Google Authenticator and some other 2FA apps allow the user to export their tokens to other apps so you don't need to redo TOTP on every website.
The most secure method is to only have tokens on the 2FA device and to avoid using TOTP backup/restore altogether (or manually copy the tokens on a secondary 2FA device). It's a tradeoff between security vs. convenience.
I think Microsoft Authenticator is the smartest right now because it's a "two-cloud" solution partly out of necessity, but also that seems a trustworthy architecture more generally. Since almost no one's phone runs Windows anymore, the raw app data backups "naturally" go to either iCloud or Google Drive. Then Microsoft keeps other (HSM) decryption keys in OneDrive. The threat model requires compromises of two clouds, so Microsoft Authenticator can be way more generous on how often and easily it backs up. It's an interesting point in the security vs. convenience tradeoff.
The worst are the apps that will constantly bother you with an in-app popup to enable notifications, e.g. Goat. They make it come up randomly so you'll accidentally click on it.
Or apps that you pay for (Spotify Premium, Tidal) that will constantly bombard you with marketing in-app popups at random times. So instead of listening and enjoying my music, I can accidentally click on one of these landmines and get redirected to something I do not want.
I cancelled Spotify because of this. Will also cancel Tidal after my trial because they just copying the same ugly tactics as Spotify.
Already had my fill of Pixel 7 Pro problems. The screen failed to register any touches on it, twice. Once within warranty, once outside it. Best I could do is file a claim with my credit card company for a measly $300.
For a $1200 phone.
Had a bizarrely similar experience with the Pixel Watch.
The screen just failed to respond to touch. Wasted an hour figuring out how to get into fast boot mode. After a factory reset, it started working, but it doesn't get much more than 12-16 hours of battery time before needing a charge.
After losing a lot of money, time, and patience, I'm done with Google anything. Their hardware is garbage and they seem to have failed to address these issues with newer Pixel releases. Not sure what the point is of having 7 years of updates when the phone's hardware will barely last one of those years. And good luck with support.

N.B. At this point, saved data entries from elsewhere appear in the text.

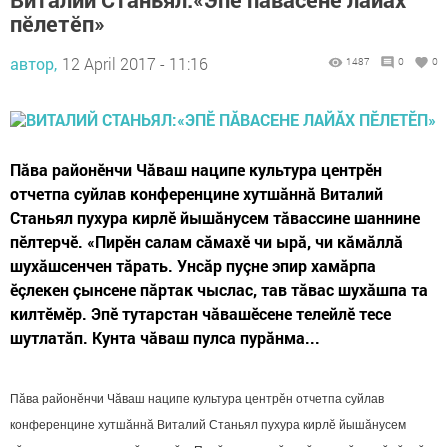
пӗлетӗп»
автор,
12 April 2017 - 11:16
1487
0
0
Пăва районӗнчи Чăваш наципе культура центрӗн
отчетпа суйлав конференцине хутшăннă Виталий
Станьял пухура кирлӗ йышăнусем тăвассине шаннине
пӗлтерчӗ. «Пирӗн салам сăмахӗ чи ырă, чи кăмăллă
шухăшсенчен тăрать. Унсăр пуçне эпир хамăрпа
ӗçлекен çынсене пăртак чыслас, тав тăвас шухăшпа та
килтӗмӗр. Эпӗ тутарстан чăвашӗсене телейлӗ тесе
шутлатăп. Кунта чăваш пулса пурăнма...
Пăва районӗнчи
Чăваш наципе культура центрӗн отчетпа суйлав
конференцине хутшăннă Виталий Станьял пухура кирлӗ йышăнусем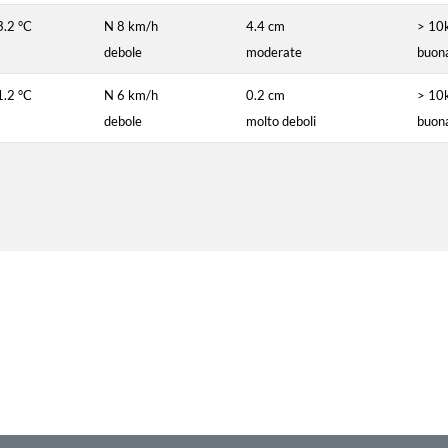
3.2 °C
N 8 km/h
4.4 cm
> 10
debole
moderate
buon
1.2 °C
N 6 km/h
0.2 cm
> 10
debole
molto deboli
buon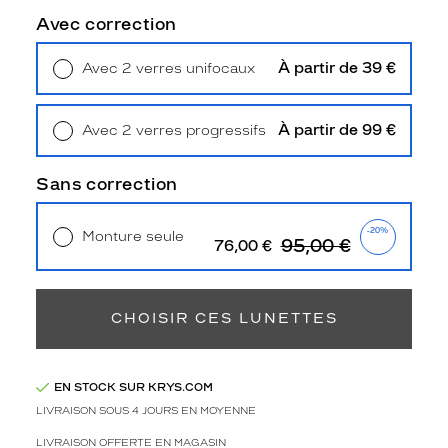
l
Avec correction
e
i
À partir de 39 €
Avec 2 verres unifocaux
l
Retrait en magasin
Offert
L
e
S
À partir de 99 €
Avec 2 verres progressifs
u
Retrait en magasin
Offert
s
Sans correction
t
a
i
-20%
Monture seule
95,00 €
76,00 €
n
Livraison à domicile
5,90 €
,
Retrait en magasin
Offert
f
a
CHOISIR CES LUNETTES
b
r
i
EN STOCK SUR KRYS.COM
q
u
LIVRAISON SOUS 4 JOURS EN MOYENNE
é
LIVRAISON OFFERTE EN MAGASIN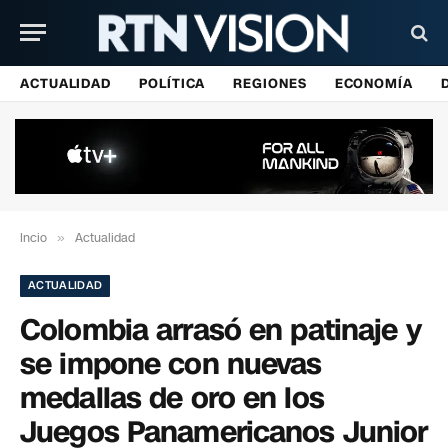
ACTUALIDAD
POLÍTICA
REGIONES
ECONOMÍA
Incio
»
Actualidad
ACTUALIDAD
Colombia arrasó en patinaje y
se impone con nuevas
medallas de oro en los
Juegos Panamericanos Junior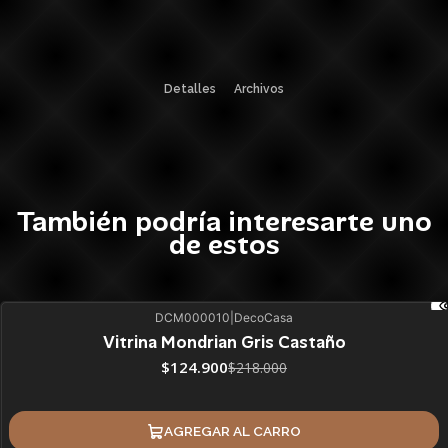
Detalles
Archivos
También podría interesarte uno
de estos
DCM000010
|
DecoCasa
43%
BLACK OFF
Vitrina Mondrian Gris Castaño
$124.900
$218.000
AGREGAR AL CARRO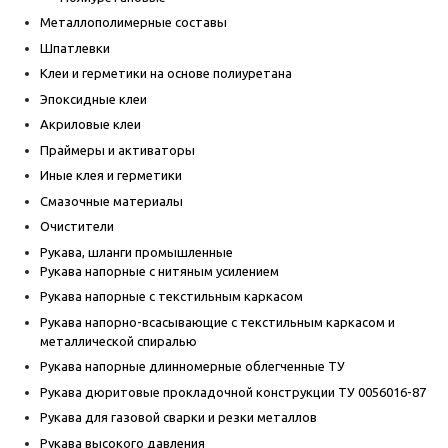
Металлополимерные составы
Шпатлевки
Клеи и герметики на основе полиуретана
Эпоксидные клеи
Акриловые клеи
Праймеры и активаторы
Иные клея и герметики
Смазочные материалы
Очистители
Рукава, шланги промышленные
Рукава напорные с нитяным усилением
Рукава напорные с текстильным каркасом
Рукава напорно-всасывающие с текстильным каркасом и
металлической спиралью
Рукава напорные длинномерные облегченные ТУ
Рукава дюритовые прокладочной конструкции ТУ 0056016-87
Рукава для газовой сварки и резки металлов
Рукава высокого давления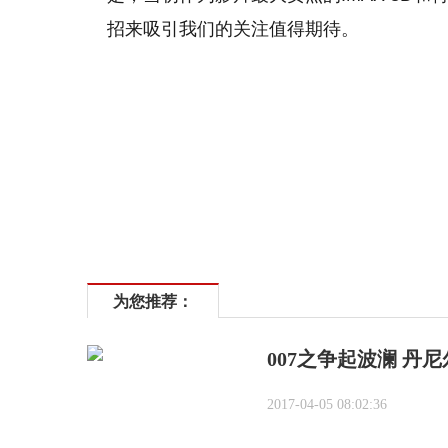
招来吸引我们的关注值得期待。
为您推荐：
007之争起波澜 丹
2017-04-05 08:02:36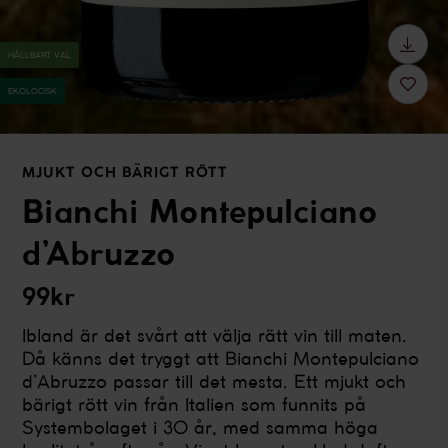
HÅLLBART VAL
EKOLOGISK
MJUKT OCH BÄRIGT RÖTT
Bianchi Montepulciano
d’Abruzzo
99kr
Ibland är det svårt att välja rätt vin till maten.
Då känns det tryggt att Bianchi Montepulciano
d’Abruzzo passar till det mesta. Ett mjukt och
bärigt rött vin från Italien som funnits på
Systembolaget i 30 år, med samma höga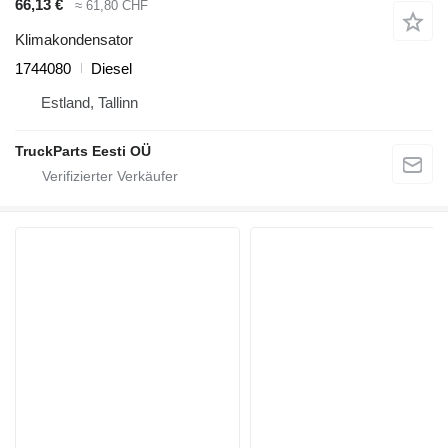
66,13 €
≈ 61,80 CHF
Klimakondensator
1744080
Diesel
Estland, Tallinn
TruckParts Eesti OÜ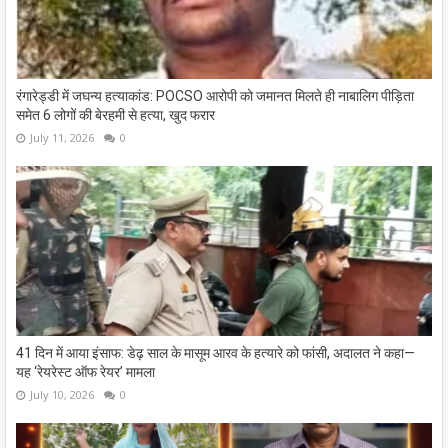
रंगारेड्डी में जघन्य हत्याकांड: POCSO आरोपी को जमानत मिलते ही नाबालिग पीड़िता
समेत 6 लोगों की बेरहमी से हत्या, खुद फरार
July 11, 2026
0
41 दिन में आया इंसाफ: डेढ़ साल के मासूम आरव के हत्यारे को फांसी, अदालत ने कहा—
यह ‘रेयरेस्ट ऑफ रेयर’ मामला
July 10, 2026
0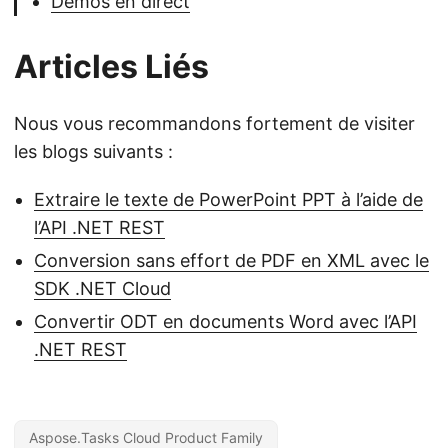
Démos en direct
Articles Liés
Nous vous recommandons fortement de visiter
les blogs suivants :
Extraire le texte de PowerPoint PPT à l’aide de
l’API .NET REST
Conversion sans effort de PDF en XML avec le
SDK .NET Cloud
Convertir ODT en documents Word avec l’API
.NET REST
Aspose.Tasks Cloud Product Family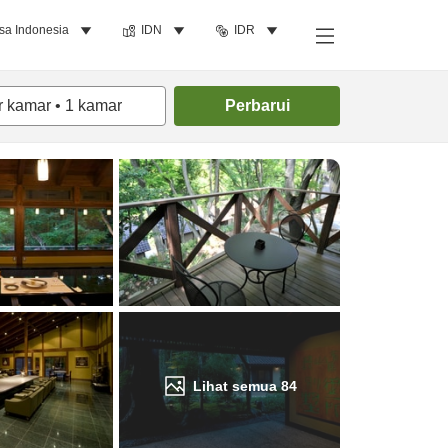
sa Indonesia
IDN
IDR
Cari kamar
r kamar
•
1
kamar
Perbarui
Lihat semua
84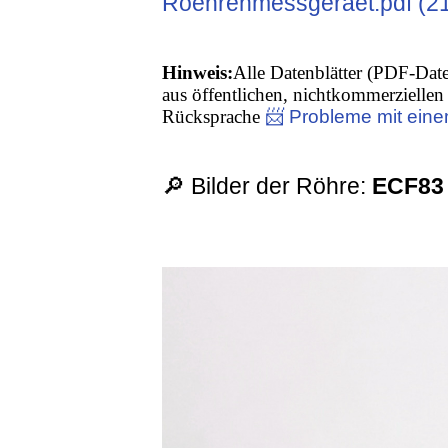
Roehrenmessgeraet.pdf (2
Hinweis:
Alle Datenblätter (PDF-Date
aus öffentlichen, nichtkommerziellen 
Rücksprache
📨 Probleme mit eine
🔎 Bilder der Röhre:
ECF83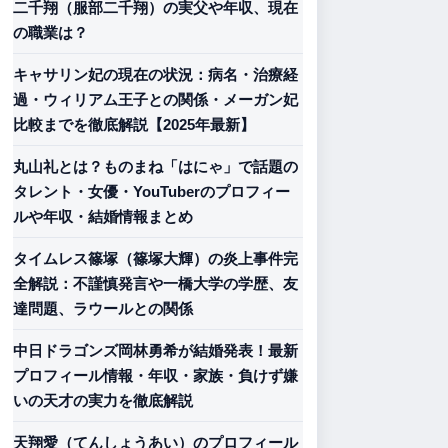
二千翔（服部二千翔）の実父や年収、現在
の職業は？
キャサリン妃の現在の状況：病名・治療経
過・ウィリアム王子との関係・メーガン妃
比較までを徹底解説【2025年最新】
丸山礼とは？ものまね「はにゃ」で話題の
タレント・女優・YouTuberのプロフィー
ルや年収・結婚情報まとめ
タイムレス篠塚（篠塚大輝）の炎上事件完
全解説：不謹慎発言や一橋大学の学歴、友
達問題、ラウールとの関係
中日ドラゴンズ岡林勇希が結婚発表！最新
プロフィール情報・年収・家族・負けず嫌
いの天才の実力を徹底解説
天翔愛（てんしょうあい）のプロフィール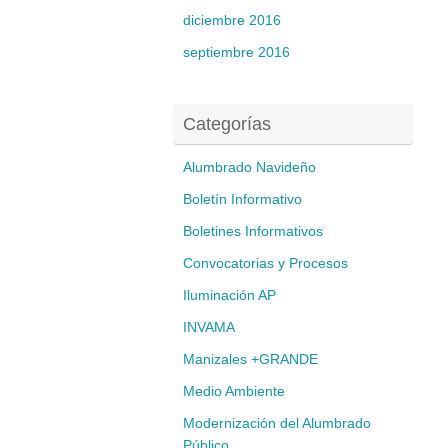
diciembre 2016
septiembre 2016
Categorías
Alumbrado Navideño
Boletín Informativo
Boletines Informativos
Convocatorias y Procesos
Iluminación AP
INVAMA
Manizales +GRANDE
Medio Ambiente
Modernización del Alumbrado
Público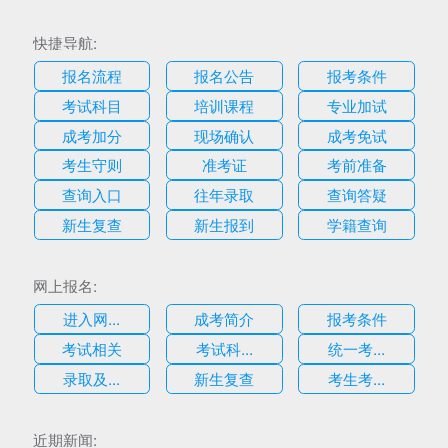
快捷导航:
报名流程
报名公告
报考条件
考试科目
培训课程
专业加试
成考加分
现场确认
成考免试
考生守则
准考证
考前准备
查询入口
往年录取
查询答疑
新生复查
新生报到
学籍查询
网上报名:
进入网...
成考简介
报考条件
考试相关
考试科...
统一考...
录取及...
新生复查
考生考...
估
近期新闻: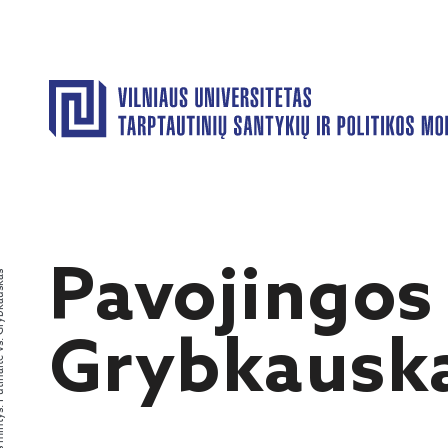
Pavojingos 
itė vs. Grybkauskas
Grybkausk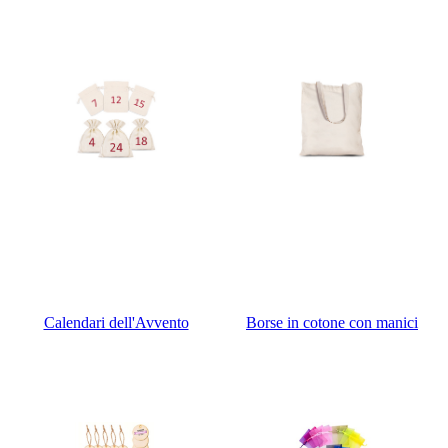
Calendari dell'Avvento
Borse in cotone con manici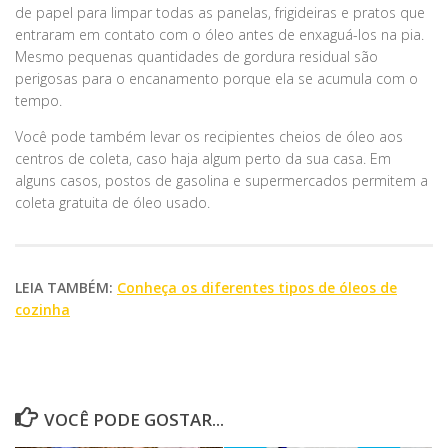
de papel para limpar todas as panelas, frigideiras e pratos que
entraram em contato com o óleo antes de enxaguá-los na pia.
Mesmo pequenas quantidades de gordura residual são
perigosas para o encanamento porque ela se acumula com o
tempo.
Você pode também levar os recipientes cheios de óleo aos
centros de coleta, caso haja algum perto da sua casa. Em
alguns casos, postos de gasolina e supermercados permitem a
coleta gratuita de óleo usado.
LEIA TAMBÉM:
Conheça os diferentes tipos de óleos de
cozinha
VOCÊ PODE GOSTAR...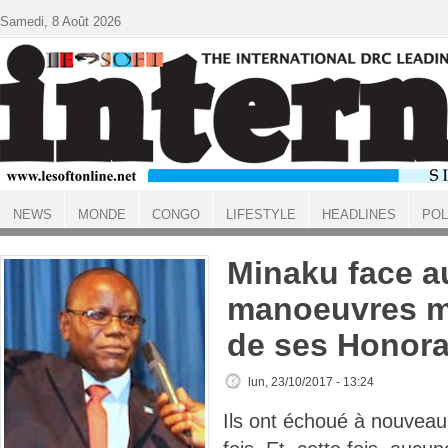
Aller au contenu principal
Samedi, 8 Août 2026
NEWS
MONDE
CONGO
LIFESTYLE
HEADLINES
POL
ACCUEIL
Minaku face a
manoeuvres ma
de ses Honora
lun, 23/10/2017 - 13:24
Ils ont échoué à nouveau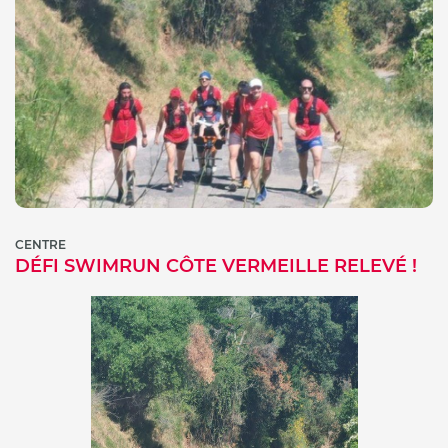
CENTRE
DÉFI SWIMRUN CÔTE VERMEILLE RELEVÉ !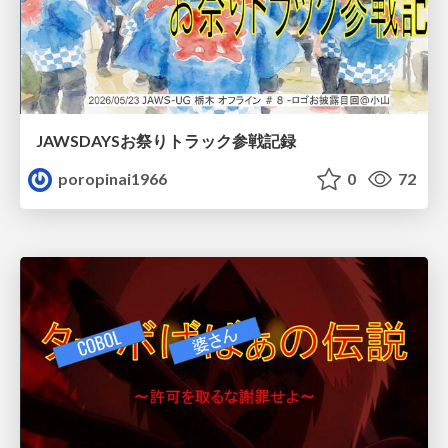
JAWSDAYSお祭りトラック参戦記録
poropinai1966
0
72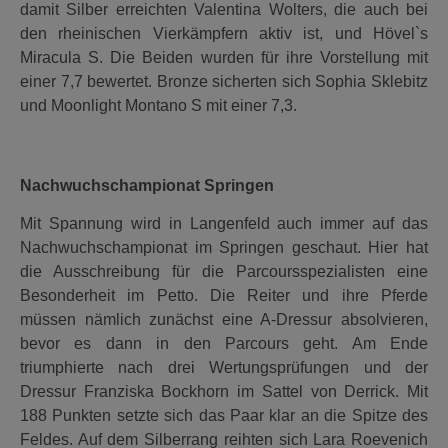
damit Silber erreichten Valentina Wolters, die auch bei
den rheinischen Vierkämpfern aktiv ist, und Hövel`s
Miracula S. Die Beiden wurden für ihre Vorstellung mit
einer 7,7 bewertet. Bronze sicherten sich Sophia Sklebitz
und Moonlight Montano S mit einer 7,3.
Nachwuchschampionat Springen
Mit Spannung wird in Langenfeld auch immer auf das
Nachwuchschampionat im Springen geschaut. Hier hat
die Ausschreibung für die Parcoursspezialisten eine
Besonderheit im Petto. Die Reiter und ihre Pferde
müssen nämlich zunächst eine A-Dressur absolvieren,
bevor es dann in den Parcours geht. Am Ende
triumphierte nach drei Wertungsprüfungen und der
Dressur Franziska Bockhorn im Sattel von Derrick. Mit
188 Punkten setzte sich das Paar klar an die Spitze des
Feldes. Auf dem Silberrang reihten sich Lara Roevenich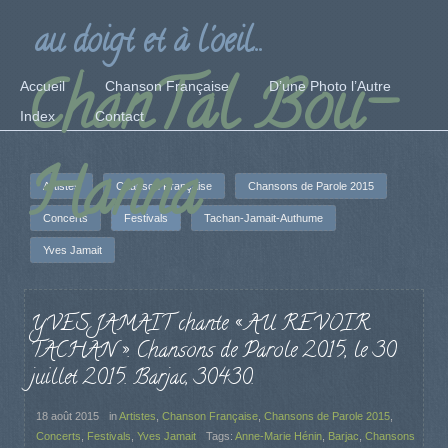
au doigt et à l'oeil...
ChanTal Bou-
Accueil
Chanson Française
D’une Photo l’Autre
Index
Contact
Hanna
Artistes
Chanson Française
Chansons de Parole 2015
Concerts
Festivals
Tachan-Jamait-Authume
Yves Jamait
YVES JAMAIT chante « AU REVOIR
TACHAN ». Chansons de Parole 2015, le 30
juillet 2015. Barjac, 30430.
18 août 2015
in
Artistes
,
Chanson Française
,
Chansons de Parole 2015
,
Concerts
,
Festivals
,
Yves Jamait
Tags:
Anne-Marie Hénin
,
Barjac
,
Chansons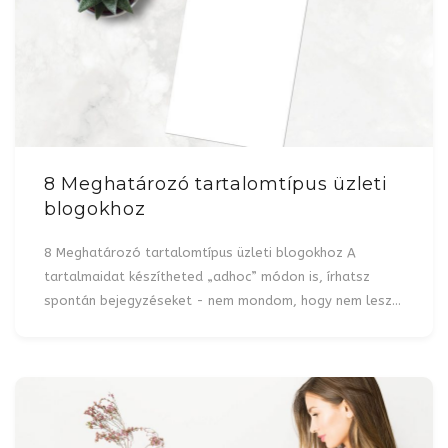
8 Meghatározó tartalomtípus üzleti
blogokhoz
8 Meghatározó tartalomtípus üzleti blogokhoz A
tartalmaidat készítheted „adhoc” módon is, írhatsz
spontán bejegyzéseket - nem mondom, hogy nem lesz…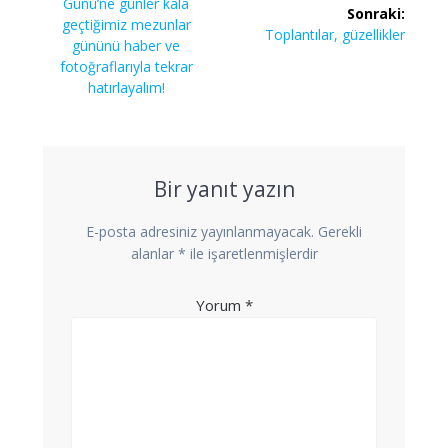
yazı:
Günü’ne günler kala
Sonraki:
geçtiğimiz mezunlar
Sonraki
Toplantılar, güzellikler
gününü haber ve
yazı:
fotoğraflarıyla tekrar
hatırlayalım!
Bir yanıt yazın
E-posta adresiniz yayınlanmayacak.
Gerekli
alanlar
*
ile işaretlenmişlerdir
Yorum
*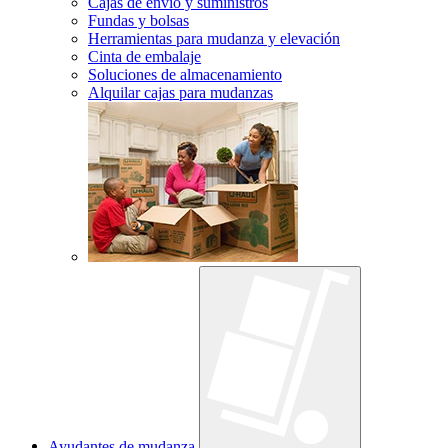
Cajas de envío y suministros
Fundas y bolsas
Herramientas para mudanza y elevación
Cinta de embalaje
Soluciones de almacenamiento
Alquilar cajas para mudanzas
Ayudantes de mudanza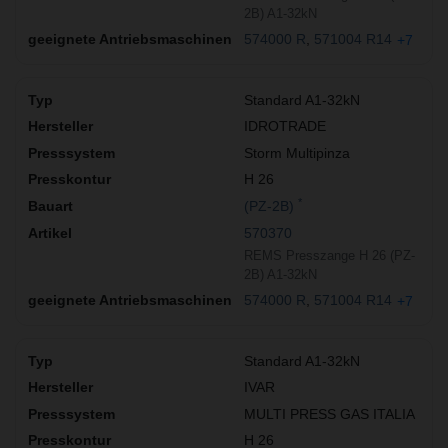
2B) A1-32kN
574000 R
571004 R14
+7
Standard A1-32kN
IDROTRADE
Storm Multipinza
H 26
*
(PZ-2B)
570370
REMS Presszange H 26 (PZ-
2B) A1-32kN
574000 R
571004 R14
+7
Standard A1-32kN
IVAR
MULTI PRESS GAS ITALIA
H 26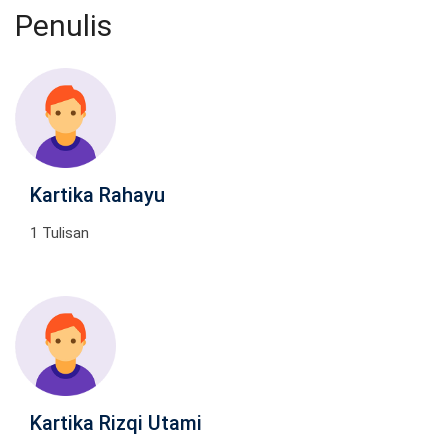
Penulis
Kartika Rahayu
1 Tulisan
Kartika Rizqi Utami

Switched to a Samsung A54, and although it is slower and laggier in some aspects, the hardware is solid and I've been impressed at how clean OneUI is.
Tip: When your Pixel screen fails to respond to touch, you can at least plug in a USB mouse and recover what you can before tossing it into the dead gadget drawer.
On my iPhone 13 Pro, calendar notifications will fail, and the alarm clock will fail to ring. No idea why. I need to reboot my iPhone once a week to fix this issue, and it's been this way since I bought this phone a few years ago. No iOS updates has ever fixed this.
I also have issues with the sluggish interface. Some of my third-party email apps takes several seconds to just load the list of messages. They take milliseconds to load on a Pixel.
My lock screen can sometimes take a bit more than a second to unlock.
The browser dropdown will occasionally load the wrong page when I touch the URL.
The keyboard is more wrong than right, most of the time. Out of all the bugs and problems that make the iPhone almost unusable, it would be the terrible, auto-incorrect keyboard.
The analogy that comes to mind is when the auto industry consolidated to just three large players. Quality was never great to begin with, but it steeply declined after that. It took foreign companies to add real competition to the market.
Apple has been in decline for years now, especially since their only other competitors are Samsung and Google.
They also stopped supporting their desktop app, forcing users back onto a single point of failure: the mobile app.
If Twilio isn't going to support Authy in good faith, they should stop holding their remaining users hostage.